## Exercise objective
A word-for-word copy of the records is needed, with every picture left out.

## Data for processing
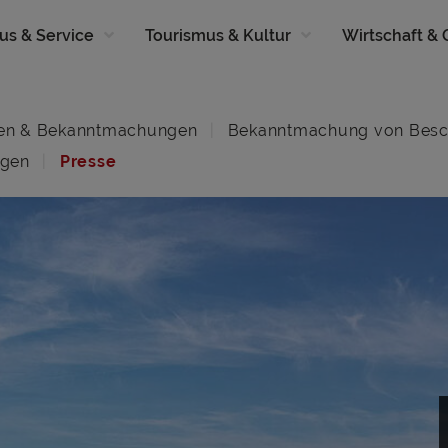
us & Service
Tourismus & Kultur
Wirtschaft &
en & Bekanntmachungen
Bekanntmachung von Besc
ngen
Presse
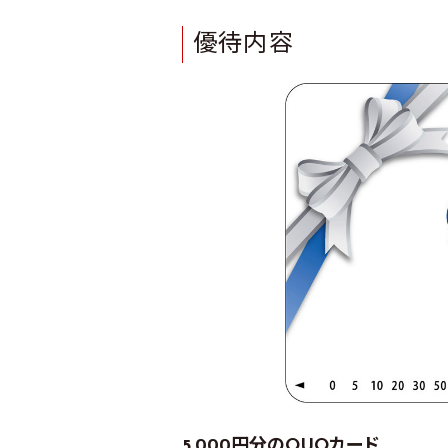
優待内容
5,000円分のQUOカード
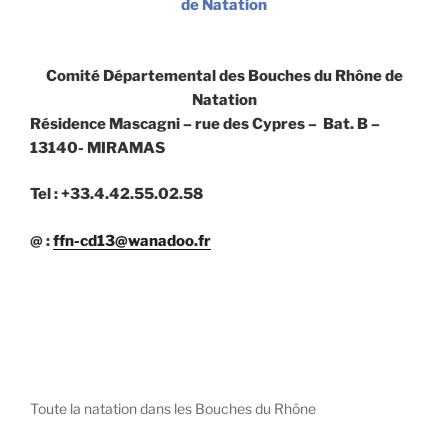
de Natation
Comité Départemental des Bouches du Rhône de
Natation
Résidence Mascagni – rue des Cypres – Bat. B –
13140- MIRAMAS
Tel : +33.4.42.55.02.58
@ :
ffn-cd13@wanadoo.fr
Toute la natation dans les Bouches du Rhône
diystees.com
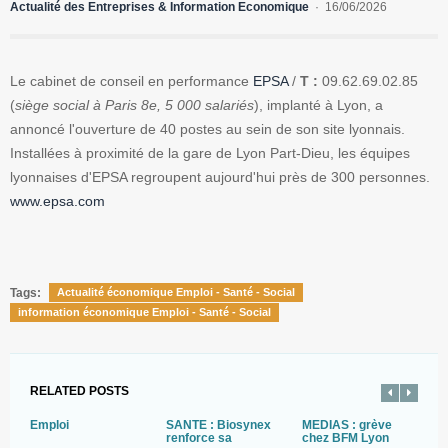
Actualité des Entreprises & Information Economique
16/06/2026
Le cabinet de conseil en performance
EPSA
/
T :
09.62.69.02.85
(
siège social à Paris 8e, 5 000 salariés
), implanté à Lyon, a
annoncé l'ouverture de 40 postes au sein de son site lyonnais.
Installées à proximité de la gare de Lyon Part-Dieu, les équipes
lyonnaises d'EPSA regroupent aujourd'hui près de 300 personnes.
www.epsa.com
Tags:
Actualité économique Emploi - Santé - Social
information économique Emploi - Santé - Social
RELATED POSTS
Emploi
SANTE : Biosynex
MEDIAS : grève
S
renforce sa
chez BFM Lyon
l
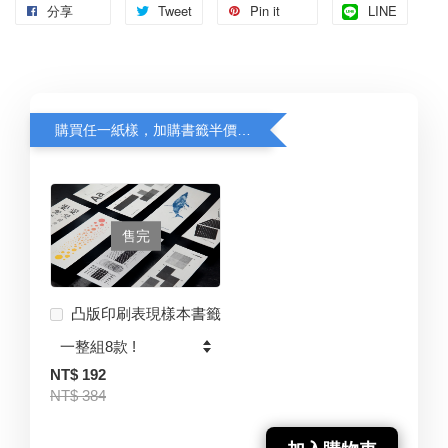
分享
Tweet
Pin it
LINE
購買任一紙樣，加購書籤半價優惠中！
售完
凸版印刷表現樣本書籤
NT$ 192
NT$ 384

## Response box
us & Service
Tourismus & Kultur
Wirtschaft &
en & Bekanntmachungen
Bekanntmachung von Besc
ngen
Presse
優待内容
5,000円分のQUOカード
de Natation
Comité Départemental des Bouches du Rhône de
Natation
Résidence Mascagni – rue des Cypres – Bat. B –
13140- MIRAMAS
Tel : +33.4.42.55.02.58
@ :
ffn-cd13@wanadoo.fr
Toute la natation dans les Bouches du Rhône
diystees.com
Actualité des Entreprises & Information Economique
16/06/2026
Le cabinet de conseil en performance
EPSA
/
T :
09.62.69.02.85
(
siège social à Paris 8e, 5 000 salariés
), implanté à Lyon, a
annoncé l'ouverture de 40 postes au sein de son site lyonnais.
Installées à proximité de la gare de Lyon Part-Dieu, les équipes
lyonnaises d'EPSA regroupent aujourd'hui près de 300 personnes.
www.epsa.com
Tags:
Actualité économique Emploi - Santé - Social
information économique Emploi - Santé - Social
RELATED POSTS
Emploi
SANTE : Biosynex
MEDIAS : grève
S
renforce sa
chez BFM Lyon
l
分享
Tweet
Pin it
LINE
購買任一紙樣，加購書籤半價優惠中！
售完
凸版印刷表現樣本書籤
NT$ 192
NT$ 384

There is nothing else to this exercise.